I went to career counselors, I took CLEP exams, I read a whole store’s worth
of ‘Find Out What You’re Really Supposed to be Doing’ books, I thought
about all the jobs I’d already had, I watched what my
friends were doing, but nothing I saw really wound my clock. I still had that
itch, though, the one that kept telling me that I ought to try writing a novel.
I resisted it for a while, because these flights of fancy are excusable in
children, but when a grown man tells you he wants to be a writer, or an
astronaut, you have to think there’s something wrong with his head. I
couldn’t get past it, though, and finally I thought, just get it over with.

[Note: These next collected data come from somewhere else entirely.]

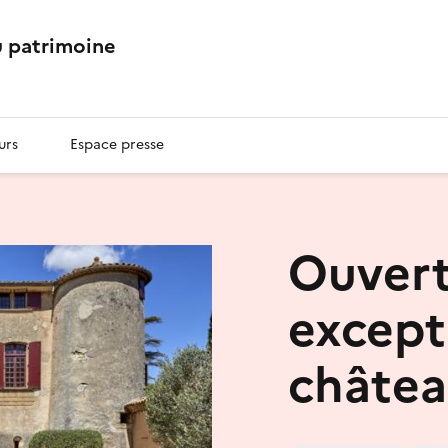
 patrimoine
urs
Espace presse
Ouvert
except
châtea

Get it out of your system, go on and write your damned book, and when you’re
done with it you can go back to school (back? yeah, right.) for something else.

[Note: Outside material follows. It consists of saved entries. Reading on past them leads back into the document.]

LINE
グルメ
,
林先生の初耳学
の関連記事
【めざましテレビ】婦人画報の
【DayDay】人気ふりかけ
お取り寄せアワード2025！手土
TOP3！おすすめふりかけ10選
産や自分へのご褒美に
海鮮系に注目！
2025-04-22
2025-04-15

So I started out, and I tried to do it the way my friend had told me. I didn’t
think about how
impractical it was, or how long it was going to take, or what the odds against
publication were, I didn’t think about publication at all, all I did was
write. It took me two years to do it. I wrote after work, on the weekends,
while I was on vacation. I didn’t really know whether or not it was any good,
but I was pretty happy with it when it was done. Long story short, that
manuscript became ‘Shooting Dr. Jack,’ available in finer bookstores
everywhere. I am the last guy in the world anyone should listen to when it
comes to career advice. But I will say this: don’t do what I did, don’t wait
forty-three fucking years for someone to give you permission to dream.